[[ Exercise materials open ]]

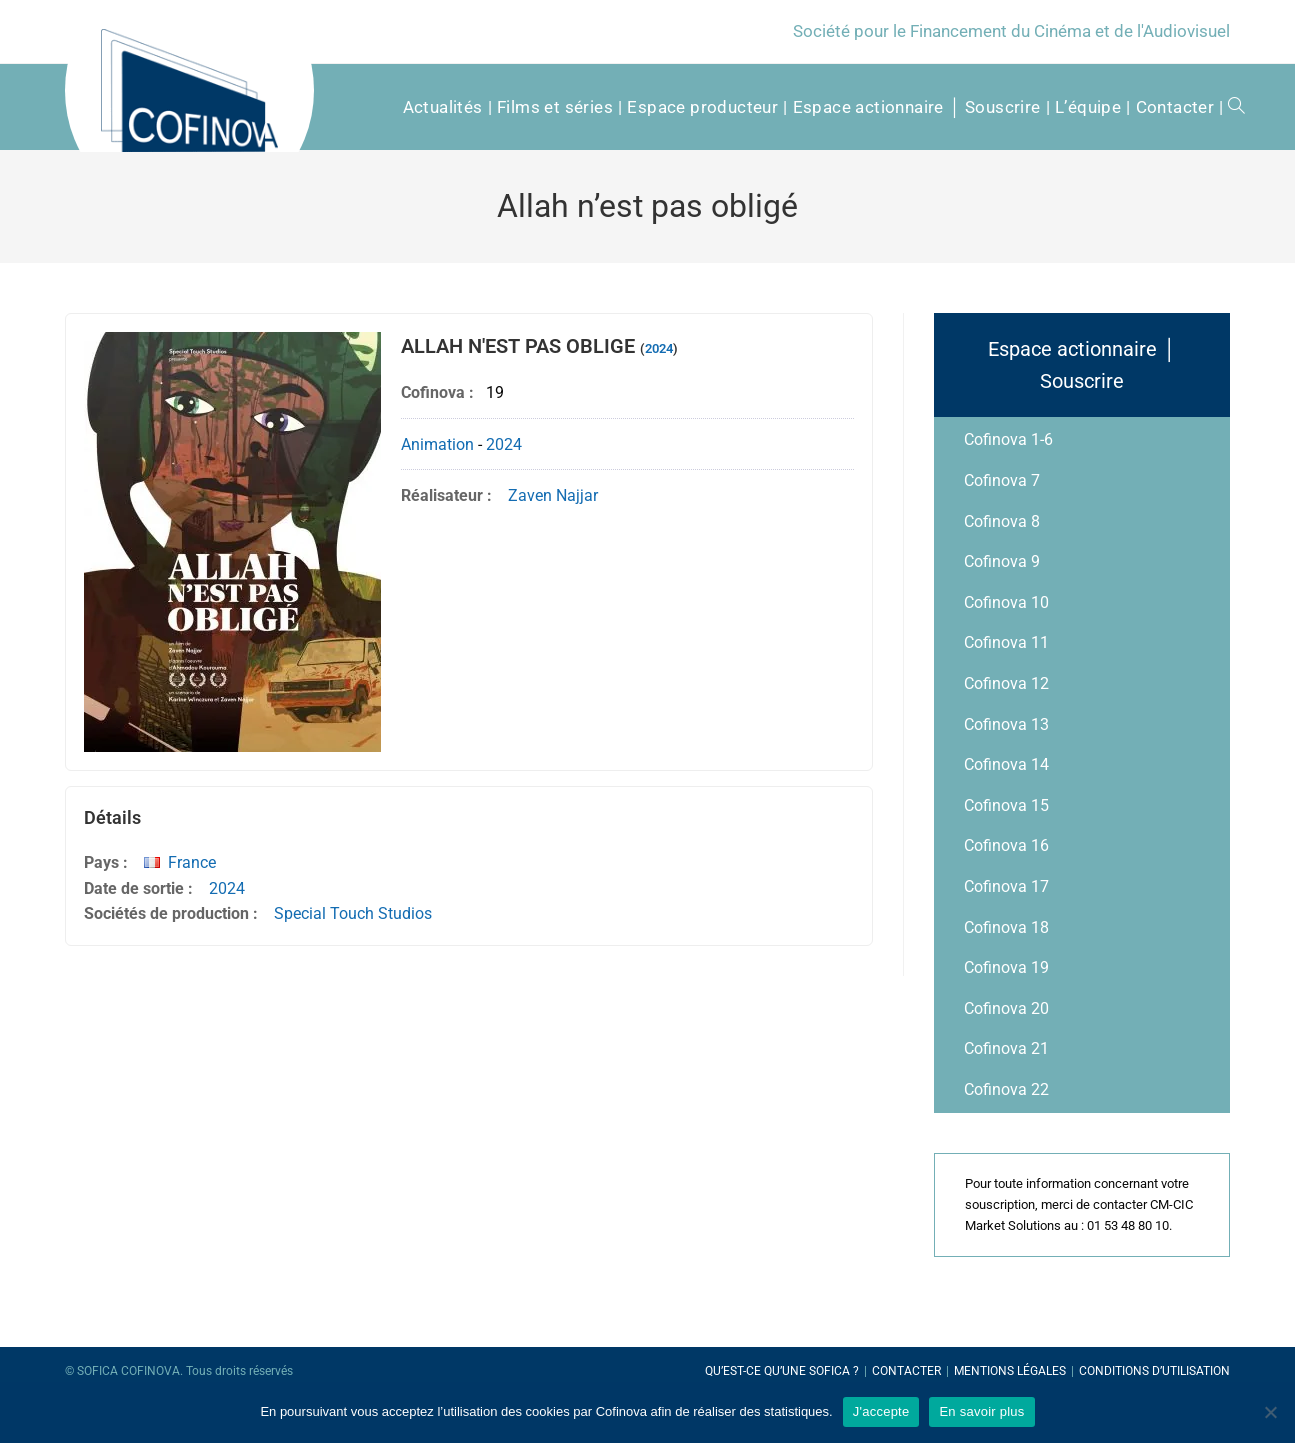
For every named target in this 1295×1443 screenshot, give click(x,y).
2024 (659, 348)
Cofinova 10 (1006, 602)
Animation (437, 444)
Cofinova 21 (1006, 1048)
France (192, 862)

[[ Exercise materials closed ]]

**Work to be completed:** Give back every record above word for word, dropping pictures.

**Output for this exercise:**
For every named target in this 1295×1443 screenshot, give click(x,y).
2024 (659, 348)
Cofinova 10 (1006, 602)
Animation (437, 444)
Cofinova 21 (1006, 1048)
France (192, 862)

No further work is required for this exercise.